"Acho que hoje, 05/09/14, amanheci saudosista..."
TEXTOS DE MINHA MOCIDADE
(1976)
O que não vivi, mas sonhando eu viveria.
No meu universo noturno havia miragens de tantos
dias que o cansaço fazia-me dormir pra nunca mais
acordar. Eu pensava em progredir, fingir não sofrer e,
de tanto sofrer, de outras coisas me cansava. Dormia
de dia e à noite passava em claro. Seria esse ano, 1976,
um bom ano para morrer e ludibriar a alegria futura
de ver-me, em 2000, curado de meus presságios
atuais?... Só esta pergunta enchia-me de esperança
pra continuar até o presente instante.
Incomodado, fiquei só nesta noite, e em todas em que
visões desconexas, inexplicáveis, fizeram-me relembrar outros
tempos passados de minha riqueza, de meu sucesso...
riqueza simples de um corpo sadio, de olhos perspicazes,
de pernas cortando as estradas em disparada para levar um
recado, um bilhetinho.
O que sou agora neste sonho noturno?... De tantos pesadelos
tento acordar visando o amanhecer que será, fatalmente,
um dia claro de céu azul para trabalhar. Chega de bobagens!
Na verdade sou um parasita, um inútil, que há muito
sobrevive nesta cadeira... querendo se levantar, viver junto
à esta sociedade de sonhadores que sempre me dá um olhar
de compaixão. No fundo não faz questão de me precisar...

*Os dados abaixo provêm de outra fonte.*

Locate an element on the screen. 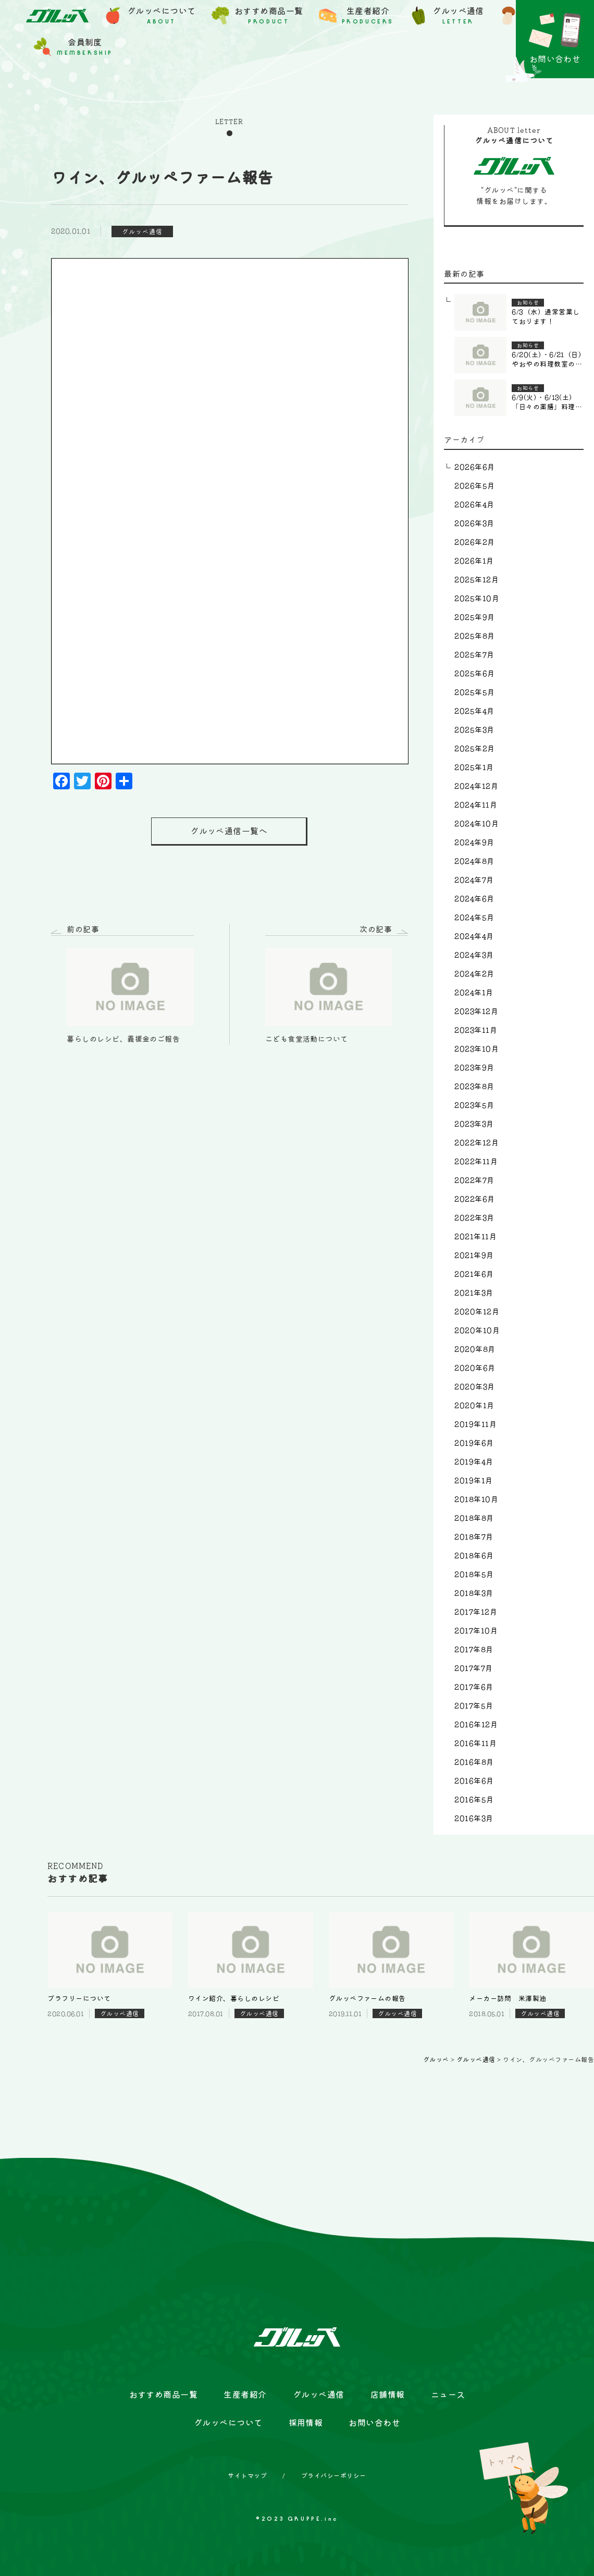 This screenshot has height=2576, width=594. 2019年4月 is located at coordinates (473, 1462).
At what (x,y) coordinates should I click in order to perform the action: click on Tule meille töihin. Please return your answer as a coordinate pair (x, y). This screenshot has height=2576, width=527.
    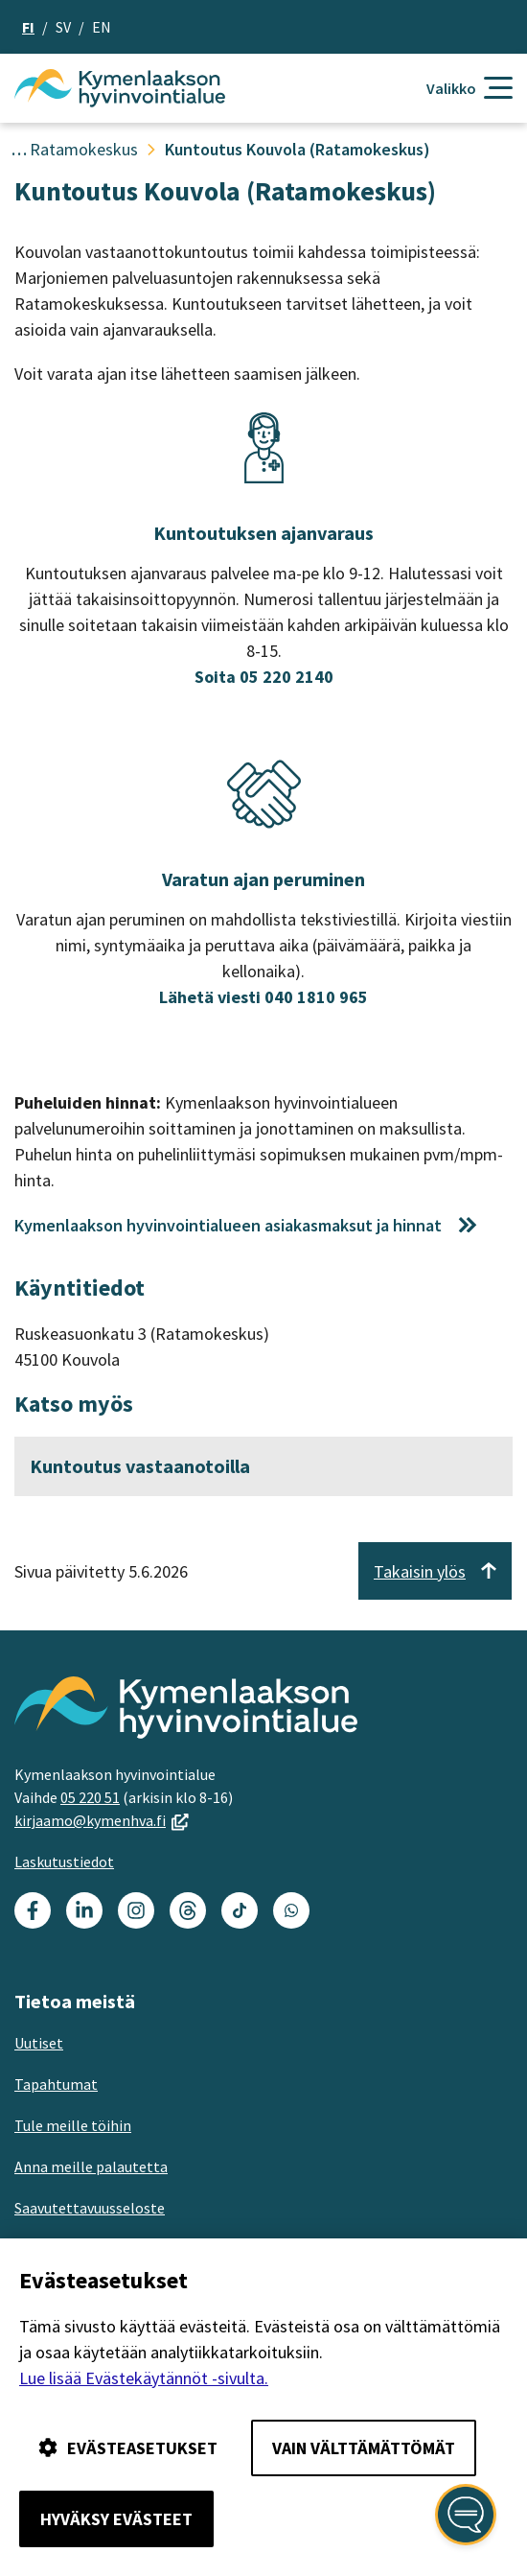     Looking at the image, I should click on (72, 2125).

Tenho 48 anos e amor duma mulher nunca experimentei.
Minha única alegria é sorrir dos desgraçados que me
fizeram chorar.
No meu desabafo tudo está ao meu alcance. Sinto-me perfeito
andando nas ruas, nas praças. Encaro um homem como homem.
Faço proezas sem saber o que se passa no mundo. Minha visão
noutro relance não existe, mas, se pego o jornal e não consigo
lê-lo... - digo a mim mesmo: 'o que me faz continuar?... '
Tenho que me alistar no exército, servir à pátria... os generais
precisam de mim... em muitos desfiles patrióticos marchei sem
saber porquê... tempos escolares... bons tempos vislumbro
em retrospectiva...
Meus senhores, vou ignorar que sou cego pra que antes que eu
acorde diga mais algumas palavras do que sou realmente,
já que minha mãe, tão submissa, me carregava
no colo se meu pai permitisse. Minha mãe era uma santa.
Morreu sem provar o sal da vida, morreu na pobreza.
Morreu sonhando dias melhores em viagens que faria a
Portugal a fim de desenterrar sua árvore genealógica.
Continuando, só de relembranças respirando, vejo a tristeza de
meu pai quando me olhava; vejo que, quando ele dormia, em seus
sonhos também desconexos, indescritíveis, eu lhe respondia
suspirando que queria ser o que ele queria que eu fosse.
Quanto o desencanto me assombra se já minhas forças estão
só na mente e o corpo não obedece. Triste é este meu destino,
se sou incapaz e vegeto até em minhas palavras. Ouço os pássaros,
não os vejo; ouço o rádio, músicas dançantes são para os normais;
ouço desavenças, exclamo! e ninguém me vê...
Do mundo não sei nada. Talvez eu seja privilegiado, talvez não.
Porém, sei que o mundo é um vazio sociológico dentro da própria
sociologia. Sei que é uma orquestra sem maestro. Sei que é um
conjunto de regras, de muitos parágrafos que penso que entendo.
Sei que é um sonho dentro do meu acordado. Escuto a orquestra
sem maestro e sou leigo no assunto. Acho que a música é de
primeira qualidade... acho que estou fugindo um pouco... acho
que vou acordar. O sonho é passageiro como o dia.
Amanhã outras bobagens direi. O amanhã, pra mim, é todo dia.
O escuro de meu mundo leva-me a hesitações momentâneas
de nem saber onde estou, de não saber apreciar miragens reais,
e só me dedicar a pensar em tantas coisas belas sem nunca
tê-las conhecido.
Assim é o meu tudo reduzido à minha pessoa, meu escuro.
Meu dia é claro, apenas imaginário... Estou vendo uma lâmpada.
E continuarei a vê-la, penso, se o que sobrou de mim for
enterrado com uma placa a ser desnotada em qualquer lugar
por quem nunca soube que eu quis ser um grande ser, sim,
um ser que flertou com a felicidade.